GB: Public Sector Finances

Fri Oct 20 03:30:00 CDT 2017

Consensus Actual Previous Revised
PSNB Stg5.7billion Stg5.33billion Stg5.09billion Stg4.14billion
PSNB-X Stg6.5billion Stg5.90billion Stg5.67billion Stg4.72billion

UK public sector borrowing was smaller than expected in September. Overall net borrowing (PSNB) stood at Stg5.33 billion, up from a downwardly revised Stg4.14 billion in August but, more importantly, short of the Stg6.03 billion level posted a year ago. Excluding public sector banks (PSNB-X) the deficit weighed in at Stg5.90 billion. This compared with Stg4.72 billion in the previous month and Stg6.61billion in September 2016. It was also the lowest September outturn since 2007.

September's surprisingly optimistic data were largely attributable to stronger VAT and capital gains tax inflows; the former up Stg400m on the year and the latter Stg600 million higher. However, corporate receipts fell for a fourth consecutive month. The new and revised figures mean that the cumulative PSNB-X for the first half of the fiscal year was Stg32.5 billion, some 7.2 percent less than during the same period in FY2016/17. Net debt (excluding the BoE) was 80.0 percent of GDP, a 0.4 percentage point reduction from a year earlier.

Coming just a few weeks ahead of his Autumn Budget, today's results will be very welcome by Chancellor of the Exchequer Hammond. However, the good news here is set to be tempered by recent downward revisions to UK productivity that will make further reductions in public sector borrowing all the harder to achieve.

The public sector net borrowing requirement (PSNB) is the difference between the sector's receipts and expenditure and so provides a simple measure of government fiscal policy. In response to the global economic crisis in 2008/09 the UK government introduced a number of measures designed to show the underlying state of public sector finances by omitting temporary distortions caused by financial interventions. It bases its fiscal policy on these measures. To this end, the underlying gauge of government borrowing watched most closely by financial markets is the PSNB-X which takes overall net borrowing (PSNB) but excludes public sector banks.

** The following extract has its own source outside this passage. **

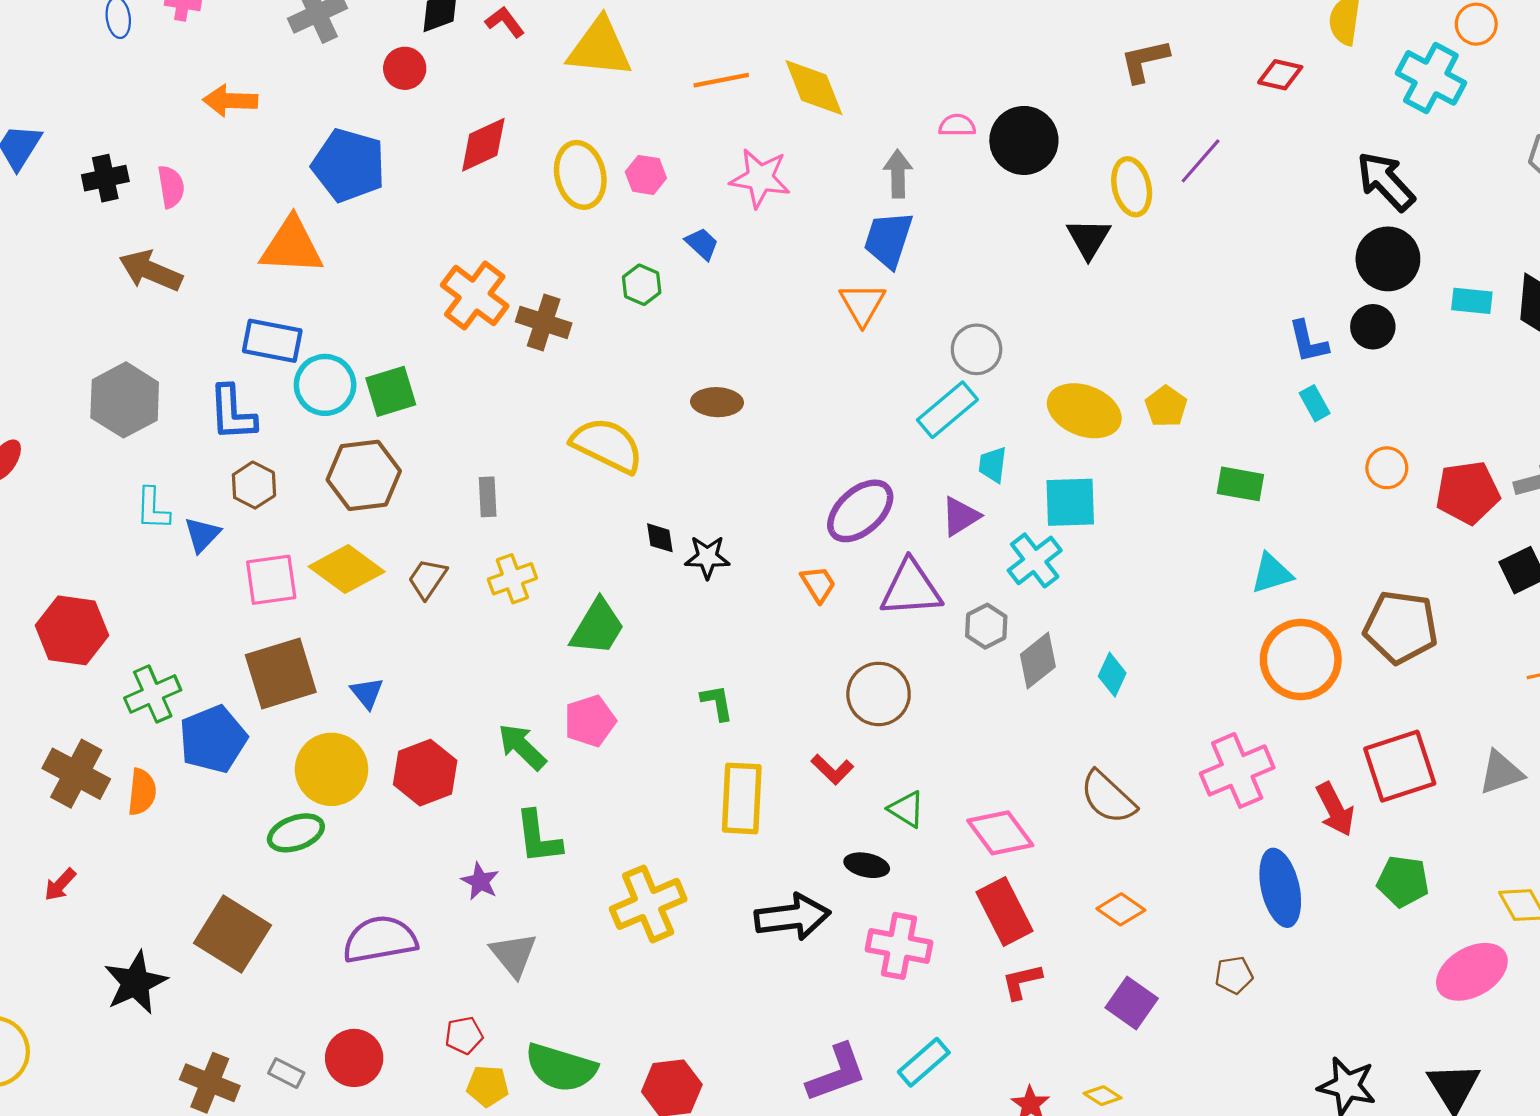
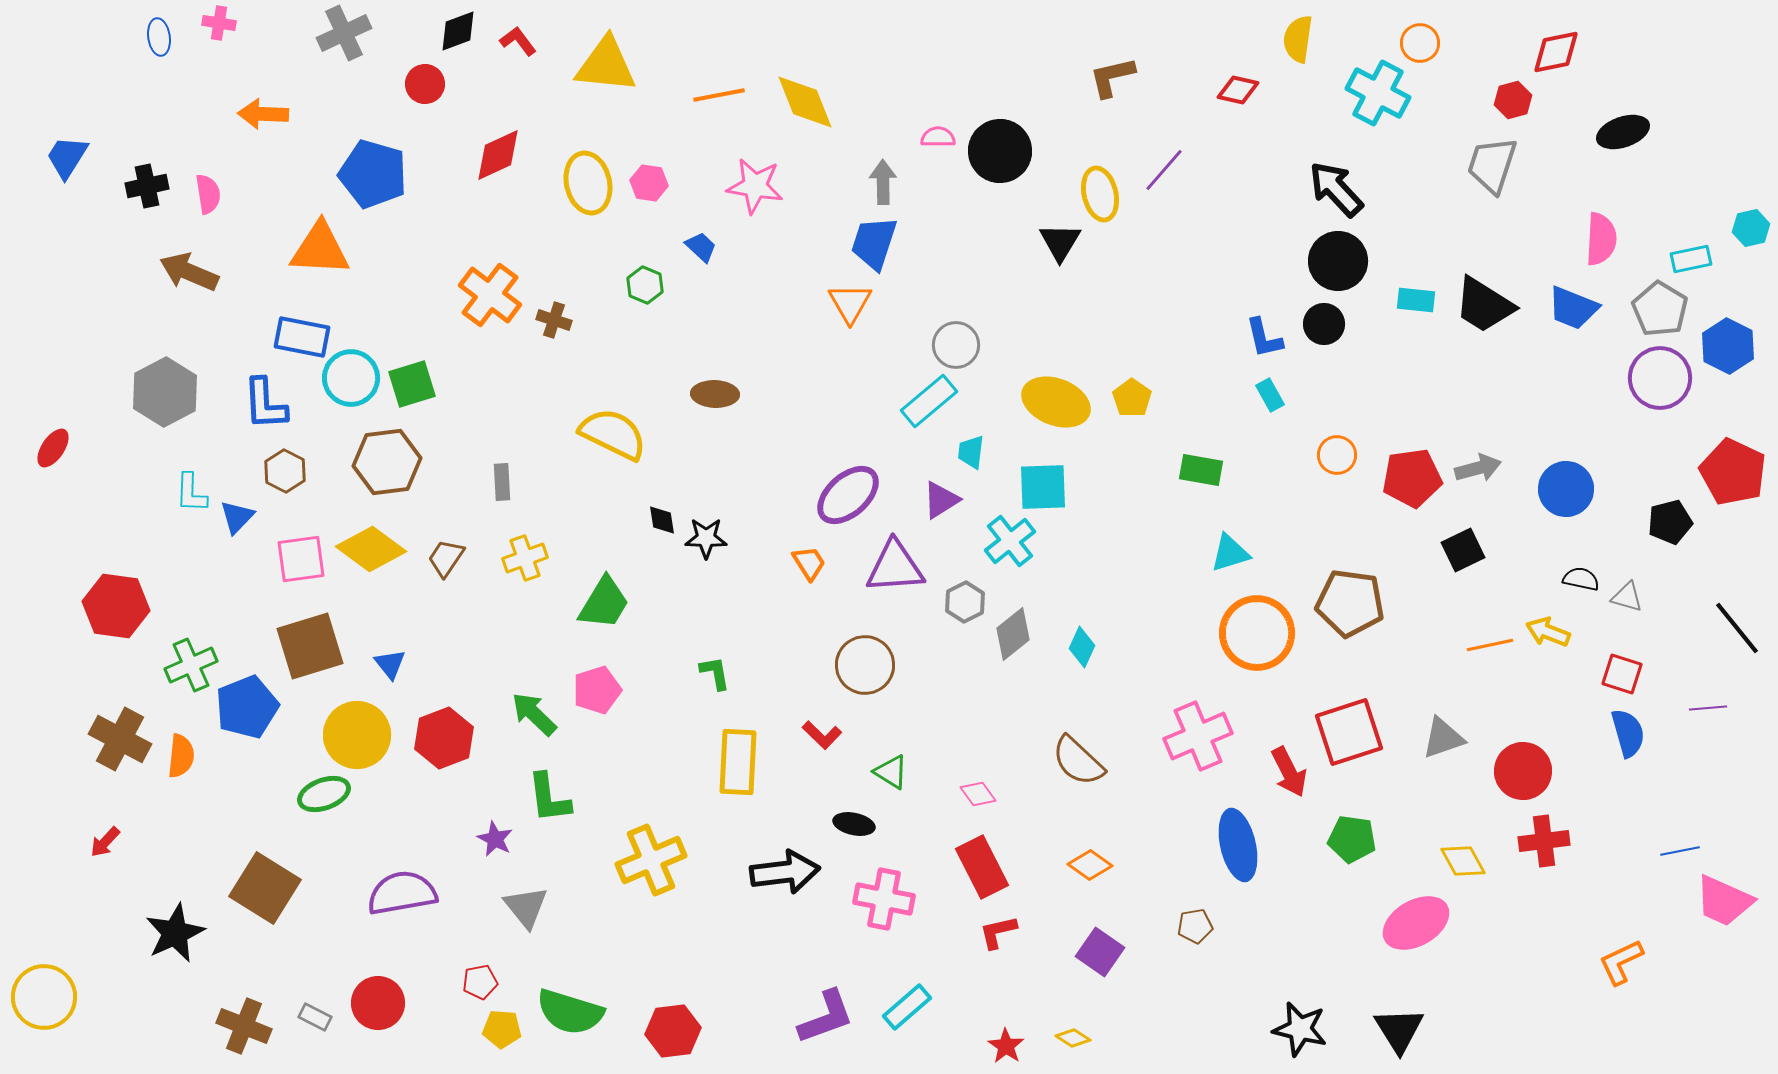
brown cross: (544, 322) -> (554, 320), size x0.7
pink diamond: (1000, 833) -> (978, 794), size x0.6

Changes in public sector finances can be used to determine the thrust of the government's fiscal policy. Generally speaking when the government has a rising deficit (or falling surplus) it is loosening its fiscal stance with a view to boosting economic activity. When its deficit is falling (or surplus rising), fiscal policy is being tightened in order to slow economic growth. However, sometimes changes in government financial positions can be due to factors outside of the government's control and do not signal an explicit shift in policy. This means that great care is needed in interpreting the data.